People feel that marriage and entrepreneurship are poles apart; but that is not true. During the initial years, a startup is like a toddler and would require 24x7 care. You will be totally immersed with gruesome work pressure that you would not get time for your family. Once you decide to start your own business, you will not have time for your spouse and family, due to the long working hours, you would have to bring the work home, you might miss out on the growing years of your kids, and so on. “A venture is like a baby and once you decide to start a business, you cannot think of anything else. But family support is very important,” says Kanchan Yadav, Co-Founder and Director, GENPRO Technologies.
There is no point building a successful company if you have no family to share the success with. A successful company is not a replacement for a happy personal life. Imagine going to a family function alone with all the relatives enquiring about your spouse, and while you are juggling their questions with plausible answers, your spouse is busy preparing a business plan or attending a meeting with important clients. This is the condition most of the spouses of entrepreneurs go through. Not only is it frustrating, it takes the charm out of the whole point in getting married. Your family is no less important than your company, as it is your family which takes care of you when you are sick, not the company.

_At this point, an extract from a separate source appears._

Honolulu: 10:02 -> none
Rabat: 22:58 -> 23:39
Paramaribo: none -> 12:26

Generally the best time to start a venture is when you are straight out of the college; you don’t have any responsibilities for few years, and even if you don’t earn for some time it would be fine. But, once you are married you have an additional responsibility to take care of. “It depends on whether the spouse is also working. Every business has its ups and down, and if one person is salaried, it would act as a cushion for you till your venture becomes profitable. But like the two sides of a coin, it has its flip sides too. A working spouse would be used to working within specific times, would have limited responsibilities and might not be able to understand the pressure, the stress, the problems the entrepreneur is going through,” adds Kanchan.

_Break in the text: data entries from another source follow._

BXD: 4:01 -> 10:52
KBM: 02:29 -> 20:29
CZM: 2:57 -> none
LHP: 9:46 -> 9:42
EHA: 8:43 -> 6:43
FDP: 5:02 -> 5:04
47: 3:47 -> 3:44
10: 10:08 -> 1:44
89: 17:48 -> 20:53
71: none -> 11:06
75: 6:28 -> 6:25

But it would not entirely be a smooth sail without the support of your spouse and family. “To become a successful entrepreneur, you have to be a smart planner who plans the timing, both for family and work. If you do this perfectly, then no doubt you will be successful entrepreneur shortly. Your spouse and family will support you when you are undergoing work pressure, thus making you a great entrepreneur,” says Subrat Parida, CEO & Founder, Wallsys Info.

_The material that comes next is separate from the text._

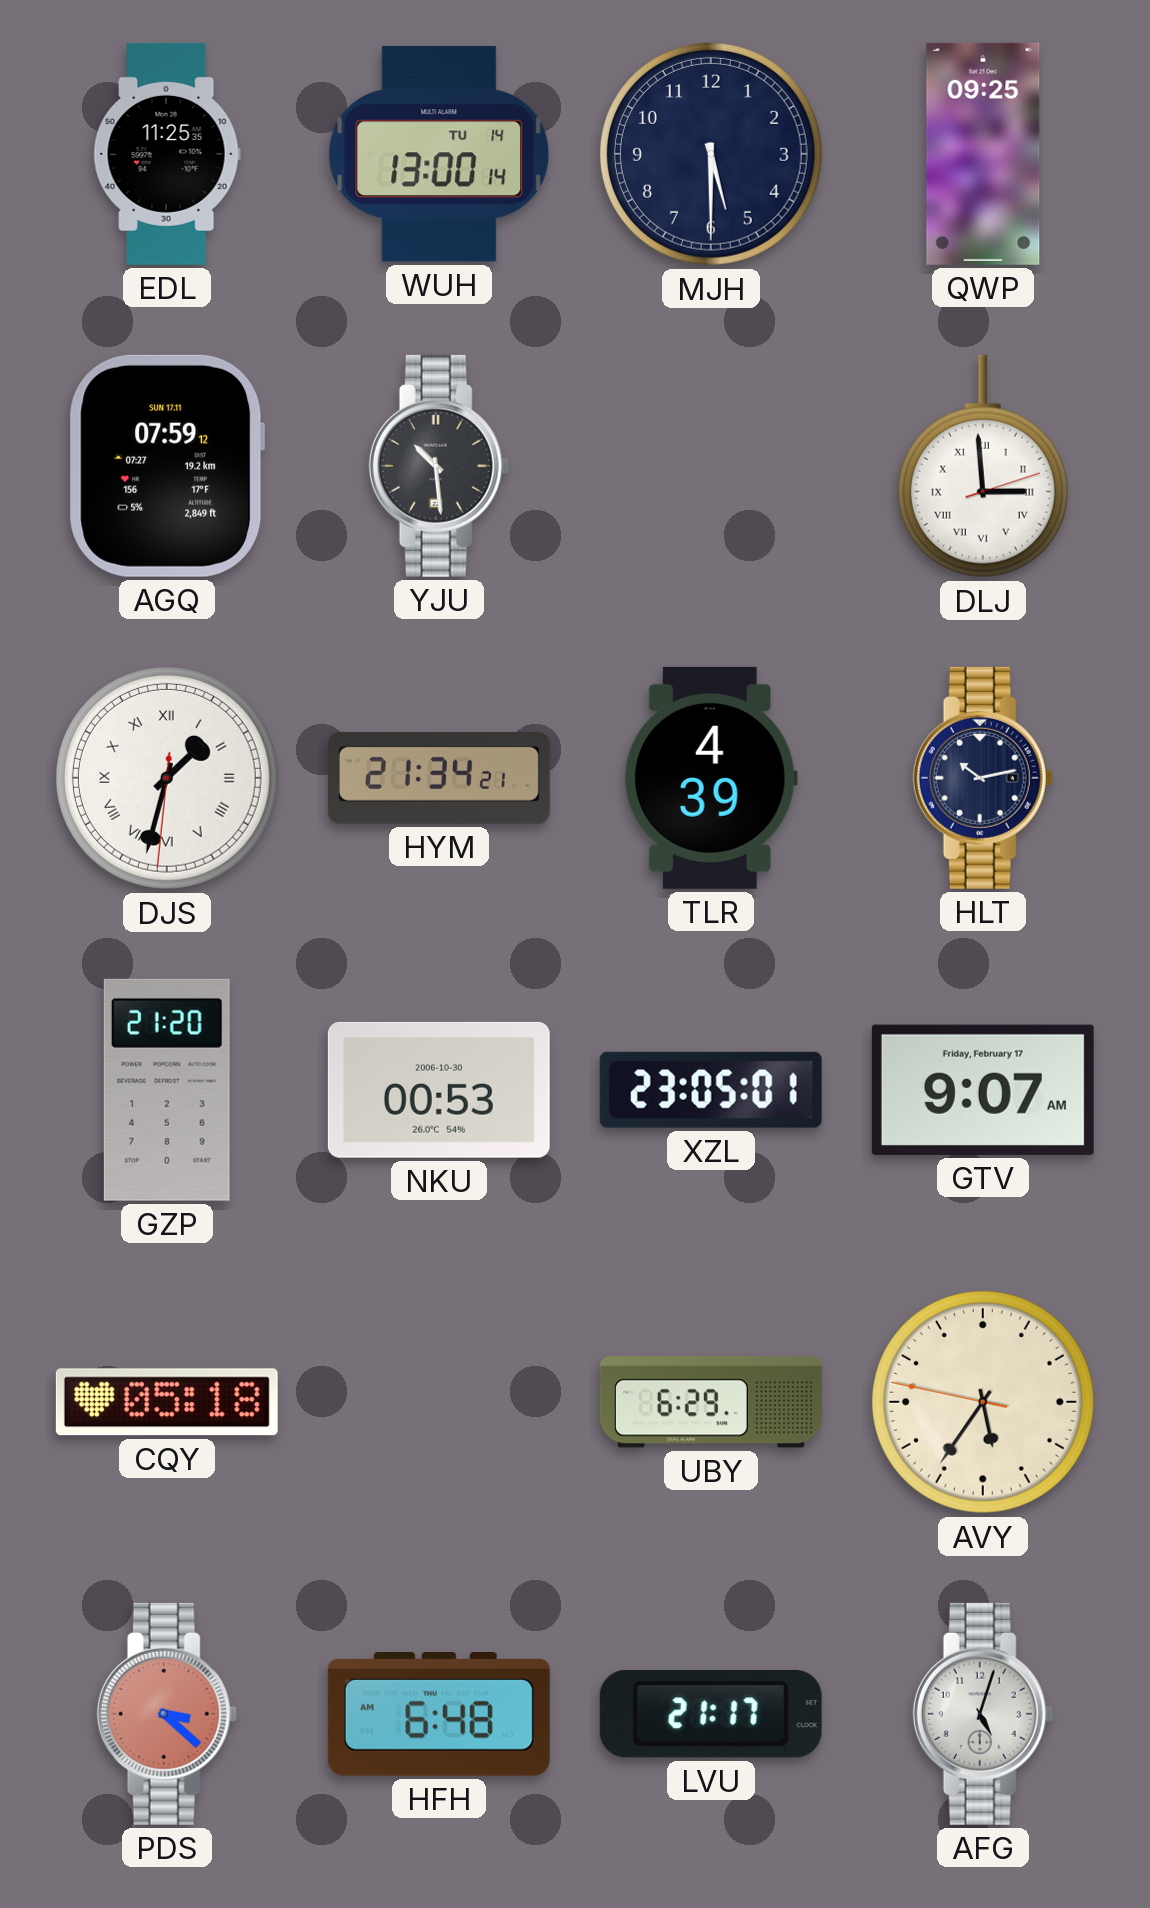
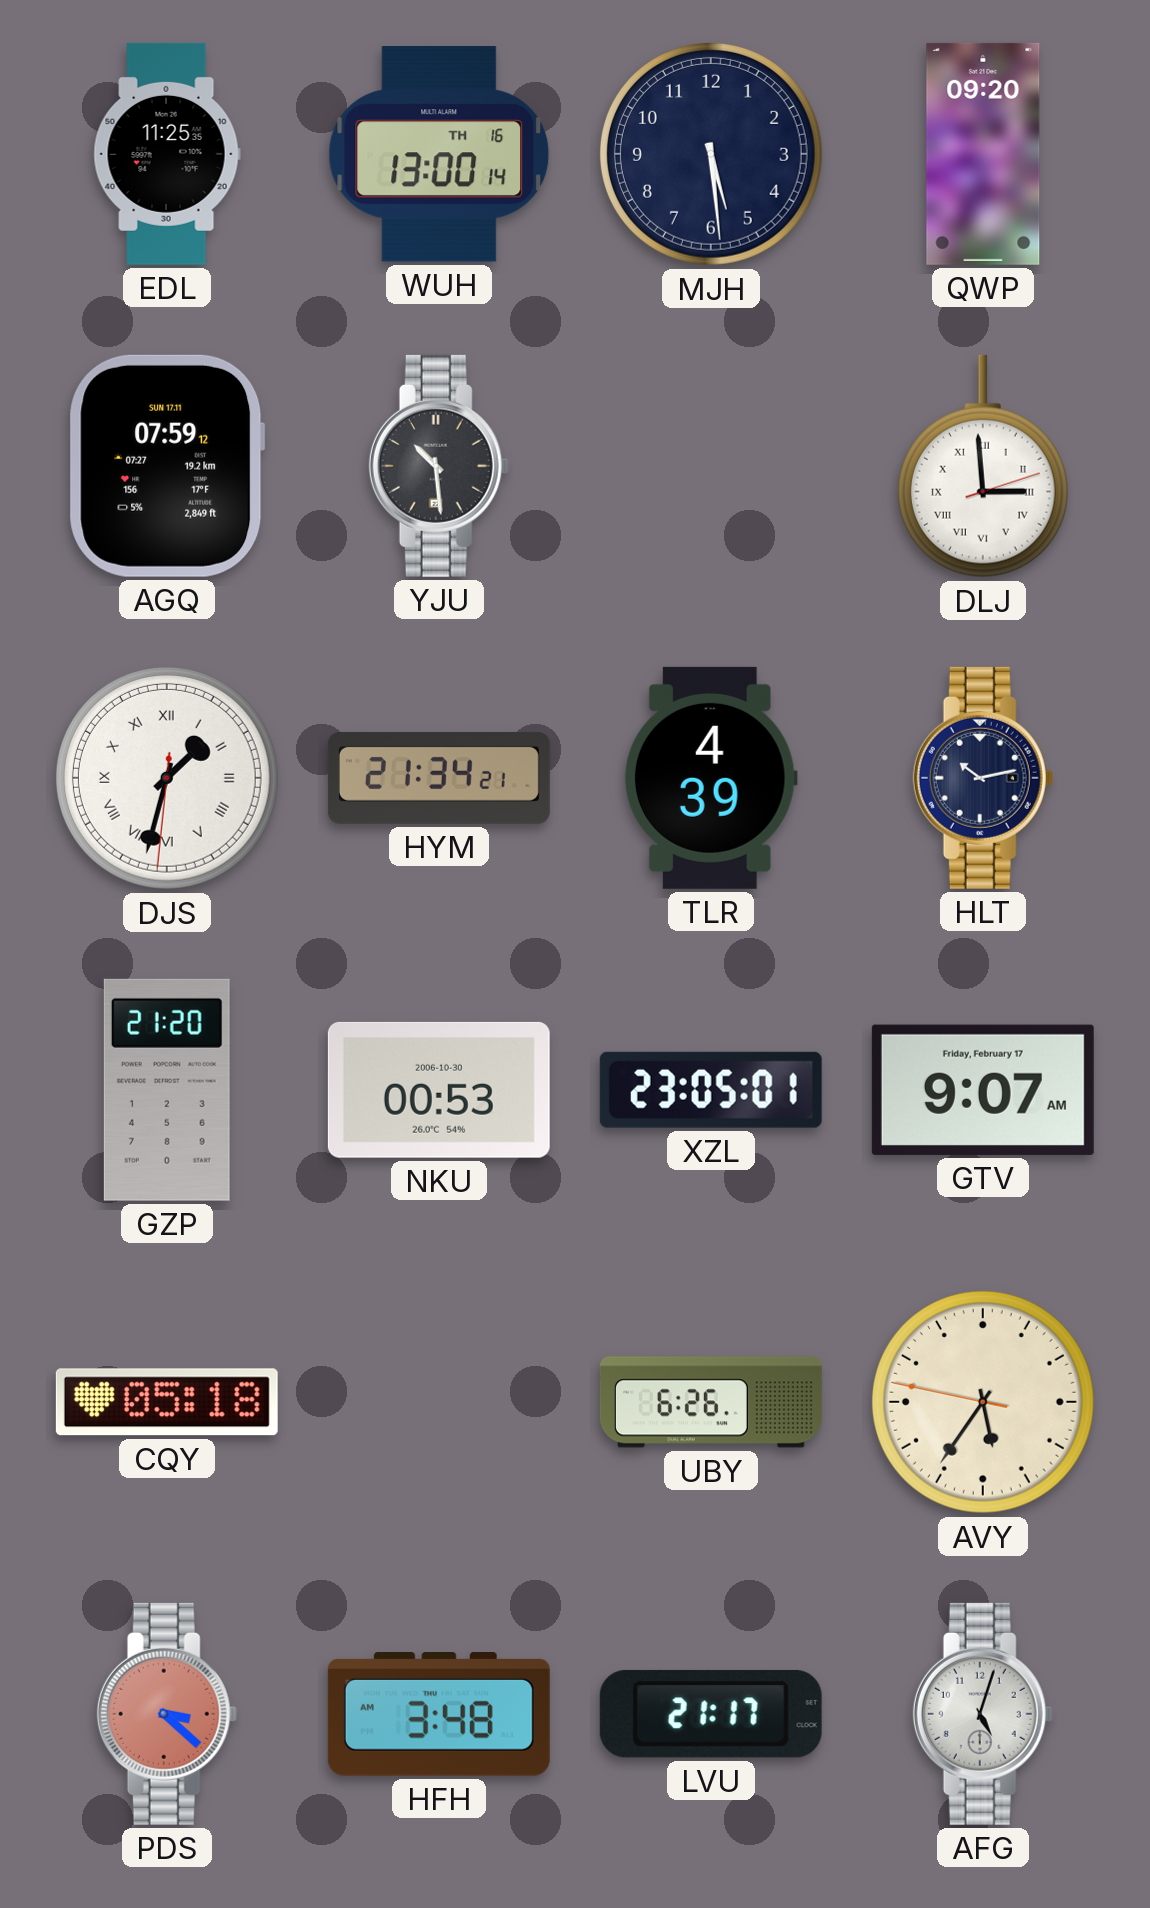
WUH date: TU 14 -> TH 16
MJH: 5:30 -> 5:29
QWP: 09:25 -> 09:20
UBY: 6:29 -> 6:26
HFH: 6:48 -> 3:48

Once you are married, you should have a set of rules that you should never break; like not bringing the work home. You can look at things that can be cut short; like there is no point having a five to six hour long meeting, and not being able to come to a conclusion. Try to keep the meetings short, crisp, and to the point. Try to cut down on the travel and try video conference. If it is a travel that you just can’t avoid, then see if you can take your family along; atleast you can spend the travel time with them, and after the meeting is done, you can take a few days off and devote your full time to your family. “Once you are married you have someone to share your problems with. You can discuss the happenings openly with your partner,” says Baranikumar S, Founder & CEO, Mobiwhiz Technologies.
You are lucky if your spouse shares the same vision and even more, if he or she is the co-founder of the company. There are many companies which have been founded by married couples: Cisco Systems was founded by Len Bosack and Sandy Lerner; VMware was founded by Diane Greene and Mendel Rodenblum, Bebo was founded by Michael and Xochi Birch; Campfire labs which is co-founded by Naveen Koorkula and Sakina Arsiwala; babyoye.com which is co-founded by Sanjay Nadkarni and Arunima Singhdeo; and many others
Your spouse should be understanding enough to see the entrepreneurial fire in your eyes. “I got married while I was working, but I took the decision to quit my job and start Mobiwhiz. I try to keep a distance between work and home. I am very particular on never to bring the office work to home and try to take out time for my family,” adds Baranikumar.
So does the marital status make a difference especially for women entrepreneurs while approaching investors? “Not really. I don’t see any gender issue with most professional funds. The business and revenue models and the entrepreneur’s passion is what really counts. Of course the funds want to know your long term game plan and the fact that you will stick on to the venture for atleast five to seven years. To a women entrepreneur, the investors might ask a few questions on the long term plans, family dynamics, which I believe are fully justified,” says Nidhi Saxena, President & CEO, Karmic Lifesciences.
Thus, being an entrepreneur has its own set of problems, but if your spouse and your family is supportive, they will stick with you come rain or draught. Though you would be occupied with a lot of work, it is important that you take out time for your spouse and make sure that the entrepreneurial status does not take a toll on your family life.